What you have to do
All lines in the data below carrying the string "URLs" are to be located and copied.

Stored data entries:
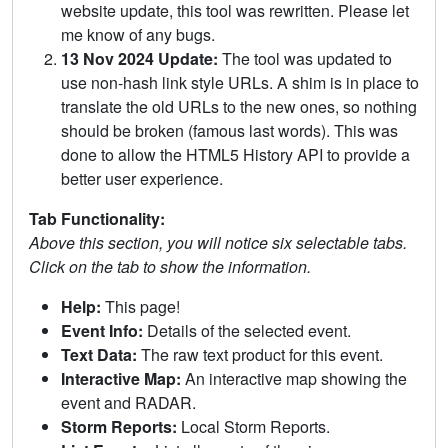
website update, this tool was rewritten. Please let
me know of any bugs.
13 Nov 2024 Update:
The tool was updated to
use non-hash link style URLs. A shim is in place to
translate the old URLs to the new ones, so nothing
should be broken (famous last words). This was
done to allow the HTML5 History API to provide a
better user experience.
Tab Functionality:
Above this section, you will notice six selectable tabs.
Click on the tab to show the information.
Help:
This page!
Event Info:
Details of the selected event.
Text Data:
The raw text product for this event.
Interactive Map:
An interactive map showing the
event and RADAR.
Storm Reports:
Local Storm Reports.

Response below
use non-hash link style URLs. A shim is in place to
translate the old URLs to the new ones, so nothing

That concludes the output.